An approachable cycling environment requires problem-solving at a political, rather than product level.
Theft Deters Bike Usage for Commuting
The secondary reported reason for low ridership in cities is attributed to anxiety around getting one’s bike stolen.
To successfully make biking a more viable transportation alternative in Toronto, we must adapt the conveniences of motorist infrastructure to cycling. Acknowledging the increasing popularity of expensive electric bikes, this includes the ability to park at your destination without the risk of theft.
Insights
- Cities benefit from less car trips.
- People won't use their bikes if they don't feel safe doing so.
- Bike theft is an overlooked reason why people don't cycle in the city.
- Local businesses generate more revenue from cyclists than from drivers.
Research
What Solutions Already Exist?
Concept Development
Figuring out a physical design that could accommodate all kinds of bikes was a challenge.

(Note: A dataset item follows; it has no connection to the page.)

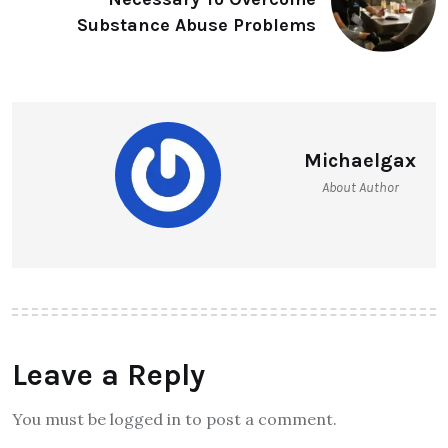
Substance Abuse Problems
Michaelgax
About Author
Leave a Reply
You must be logged in to post a comment.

Bicycles come in multiple shapes and sizes, with no standard point of contact for the proposed device to interact with mechanically. Every aspect of the geometry can vary: wheel size, height, tube thickness, wheelbase, and tire width.
I started looking at examples of other products that deal with the variability in bike geometry and how they work around them. I started noticing that most products have a degree of adjustability: automotive bike racks, for example, usually tackle the wheels with adjustable hooks and a platform. The challenge, then, was to design a mechanism that could do something similar while being strong enough to withstand outside weather and resist tampering.
Final Design
Product Diagram
How It Works
To Use Blue Parking
The user’s bike will have to be registered on the Blue Parking App for the locks to be used. The bicycle’s serial number is linked to an identity using the a Presto card. The card is not used for payments, acting instead as a key to lock or unlock a bike.

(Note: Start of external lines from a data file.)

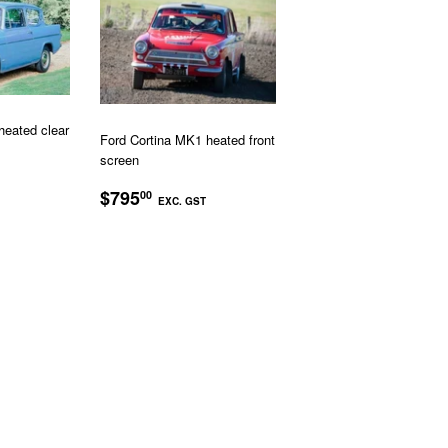
heated clear
Ford Cortina MK1 heated front
screen
R
$595.00
REGULAR
$795.00
$795
00
EXC. GST
PRICE
EXC.
EXC.
GST
GST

Having bicycles be registered at scale can by itself drastically reduce bike theft.
Unlock With Presto
The Presto card is read and the user is recognized. This process unlocks the arm, providing feedback to the user employing the familiar Presto sound scheme.
Lock Your Accessories
With the device unlocked, the user also has access to a locker to store accessories such as lights and water bottles.
Grab Hook Arm
Once unlocked, the user grabs the arm and pulls it towards them. It will then first rotate 45° to leave its resting position and then be pushed downwards until it makes contact with the bike frame.
Lower Hook Arm
Once it reaches the bike’s top tube, the arm can no longer move down and the hook is fully locked, pressing with force against the bike frame. This “sandwiches” the bike between the deep wheel slot and the arm, keeping the bike secure and upright.

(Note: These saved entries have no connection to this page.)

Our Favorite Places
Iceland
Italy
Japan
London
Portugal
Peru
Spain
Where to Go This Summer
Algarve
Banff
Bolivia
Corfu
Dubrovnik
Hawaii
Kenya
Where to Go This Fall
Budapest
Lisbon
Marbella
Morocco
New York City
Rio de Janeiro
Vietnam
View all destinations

A protective foam on the hook protects the bike frame from scratches or denting while creating enough friction to prevent it from moving forwards or backwards.
Toronto Blue Parking App
Toronto Blue Parking also includes an app experience that helps users register their bikes and start using the system. To see the Toronto Blue Parking App, click here.
How It Comes Together
Visual Identity
Visual identity is a crucial aspect of this project. A standardized and familiar branding is essential for people to quickly identify parking stations and trust them to be secure enough to protect their bikes. This kind of visual identity already exists with Toronto’s “Green P” municipal (car) parking system. An user instantly recognizes the green logo and knows that it is a safe, city-operated parking garage. They also understand that all “Green P” parking garages have the same consistent payment procedure. The aspect of a uniform and familiar experience will also be present in Toronto Blue Parking, and the city can also incorporate the branding into the few municipal bike garages it operates.
Renders
Conclusion
ACIDO Rocket 2022 Onshape License Award Winner
This project was made as my thesis for my Industrial Design degree at OCAD University. With local government support, it could be further optimized via testing and work with existing infrastructures and urban landscapes.
Toronto Blue Parking is a system and it can be adapted to work in different environments such as suburban strip malls, sidewalks, and condominiums.